Green combined his boyhood love of cowboy songs and an early career as a shipwright and carpenter into a passion he dubbed "laborlore" - music, slang and rituals created by ordinary people that shaped the union movement and helped build America's working class.
Peters says Green's efforts provided a window into how workers relate to their jobs and communities, and countered the prevailing notion that folklore was little more than historical trivia.
Along with collecting songs and tales from mines, factories and other work sites, Green also campaigned to spread the lessons of folklore beyond classrooms and into the public eye through museums, the media and other outlets.
For six years, he mounted a nearly one-man lobbying effort that ultimately persuaded Congress to pass a 1976 law that created the American Folklife Center at the Library of Congress.
"The center was the ultimate blessing," said Peters, who first met Green in the late 1960s. "It was important to him because it provided recognition that folklore was important and legitimate."
Judy McCulloh, a longtime friend who also worked as a book editor for Green at the U. of I. Press, says Green retired from academic life in 1982, but never stopped advocating for folklore.
"On his deathbed - literally - his last effort was a letter to his congresswoman, Nancy Pelosi, urging her to allocate stimulus funds to document workers' culture, just as New Deal programs included spending for folk units, to our enduring benefit," McCulloh said.

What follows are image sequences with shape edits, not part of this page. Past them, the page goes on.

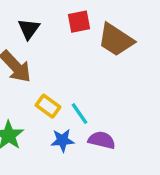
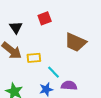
brown trapezoid: (116, 40) -> (75, 42), moved
yellow rectangle: (48, 106) -> (34, 58), moved, turned -32

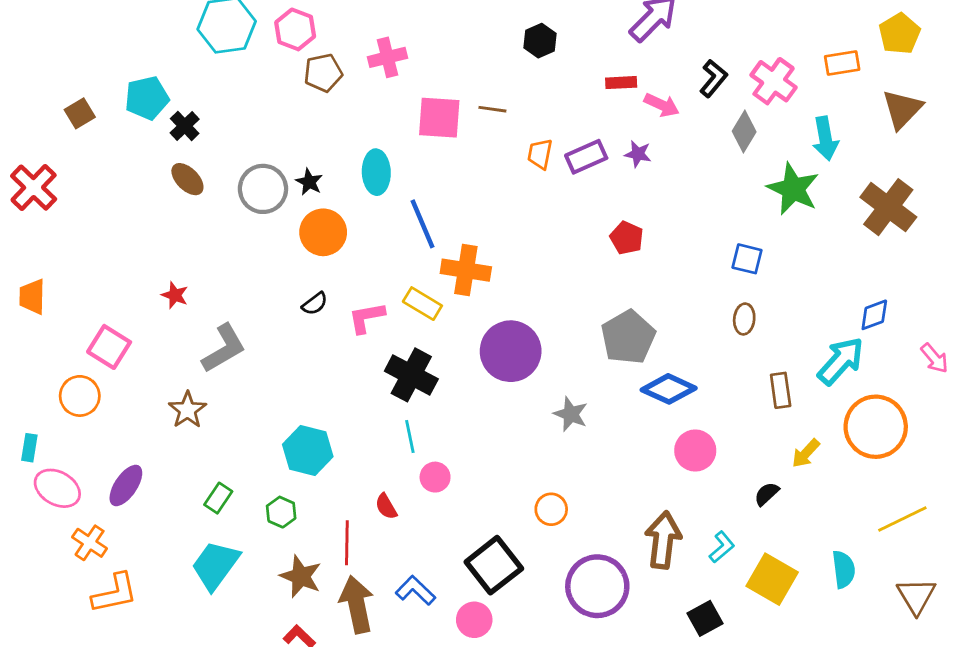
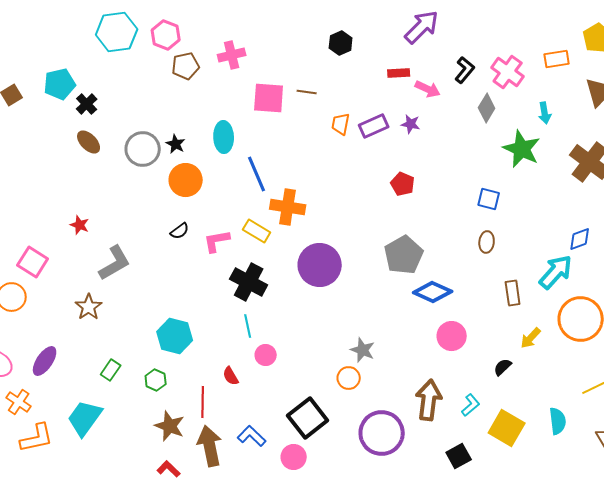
cyan arrow: (825, 139) -> (545, 113), size x0.7
gray star: (571, 414) -> (363, 350), moved
cyan trapezoid: (215, 565) -> (85, 418), moved

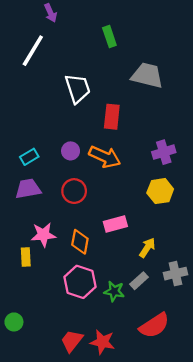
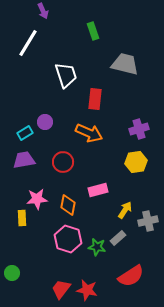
purple circle: (71, 151) -> (45, 122), moved
gray cross: (176, 274) -> (148, 221), moved

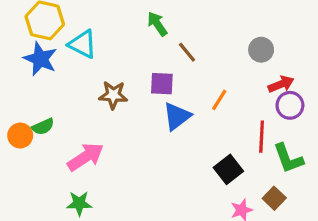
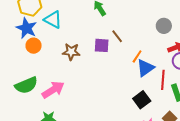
brown line: (187, 52) -> (117, 36), moved
blue triangle: (177, 116) -> (145, 68), moved
green semicircle: (43, 127) -> (26, 85), moved, size x1.6
orange circle: (20, 135) -> (34, 46), moved

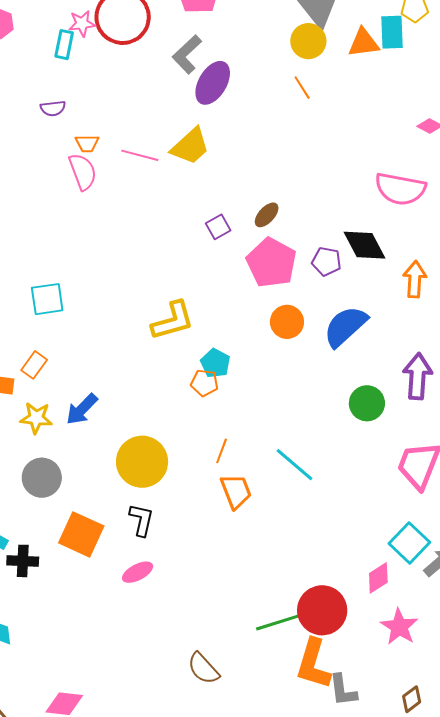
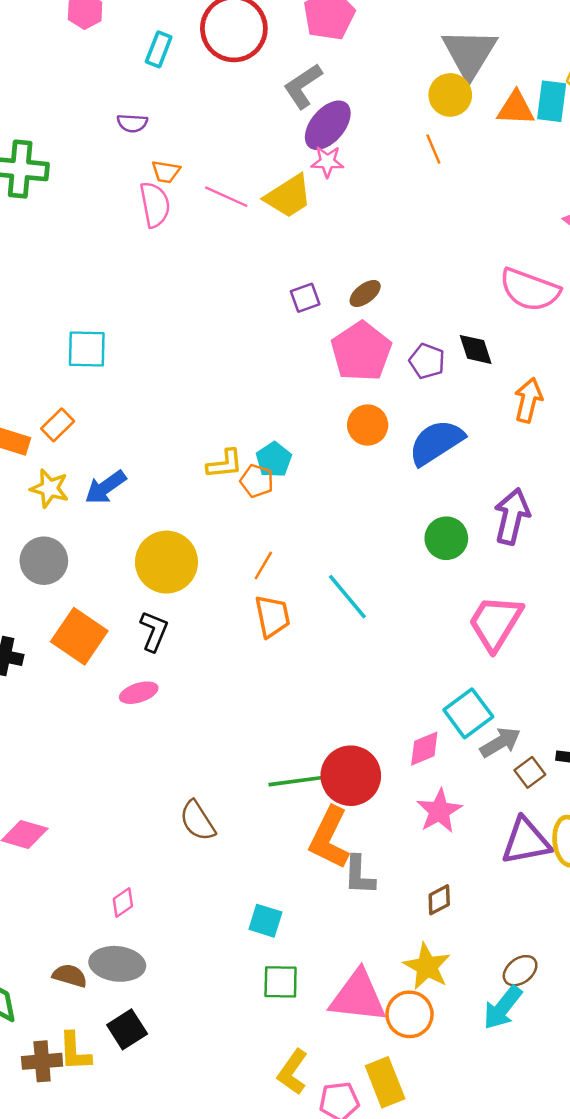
pink star: (82, 23) -> (327, 162), moved
black diamond: (365, 245) -> (476, 349), size x0.7
yellow L-shape: (173, 321) -> (225, 464), moved, size x0.7

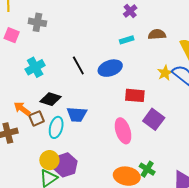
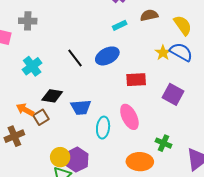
purple square: (154, 119) -> (173, 94), moved
cyan ellipse: (56, 127) -> (103, 128), moved
green cross: (147, 169) -> (164, 143), moved

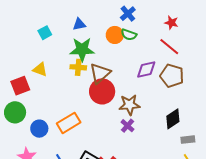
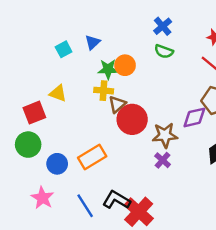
blue triangle: (79, 24) -> (93, 42), moved, turned -32
orange circle: (115, 35) -> (125, 65), moved
green star: (82, 49) -> (108, 69), size x0.7
purple diamond: (146, 70) -> (194, 117), moved
brown triangle: (100, 73) -> (117, 104), moved, size x0.7

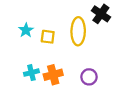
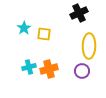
black cross: (101, 14) -> (79, 13), moved, turned 30
yellow ellipse: (78, 31) -> (89, 46), moved

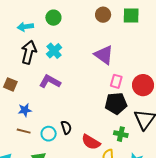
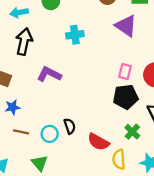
cyan cross: (54, 51) -> (75, 35), moved, turned 35
purple triangle: (104, 55) -> (126, 26), moved
blue star: (25, 110) -> (12, 107), moved
green cross: (121, 134) -> (132, 132), turned 32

The Sept. 14 tribute to Green will feature remarks by David Taylor, the head of research and programs for the American Folklife Center, along with performances by folk music scholar Stephen Wade and Jordan Kaye of the Prairie Dogs, a Champaign-Urbana folk and bluegrass band.
Other speakers include U. of I. history professor David Roediger and Mike Munoz, a union activist and friend of Green's. An open mike session will follow the program, giving friends and supporters an opportunity to recount their personal memories.
The program will be from 7 to 9 p.m. Sept. 14 in the Wagner Education Center at the School of Labor and Employment Relations, 504 E. Armory Ave., Champaign.
Green earned a master of library science degree from the U. of I. in 1960, then spent more than a decade as a teacher and librarian at the Institute of Labor and Industrial Relations, now the School of Labor and Employment Relations. He later earned a doctorate in folklore from the University of Pennsylvania and taught at the University of Texas and the University of Louisville.
He wrote dozens of articles and books, including "Only a Miner," a study of coal mining songs that launched a "Music in American Life" series published by U. of I. Press, one of the sponsors of the tribute.
In 1995, he received the American Folklore Society's Benjamin A. Botkin Prize for outstanding achievement in public folklore and earned the Living Legend Award from the Library of Congress in 2007.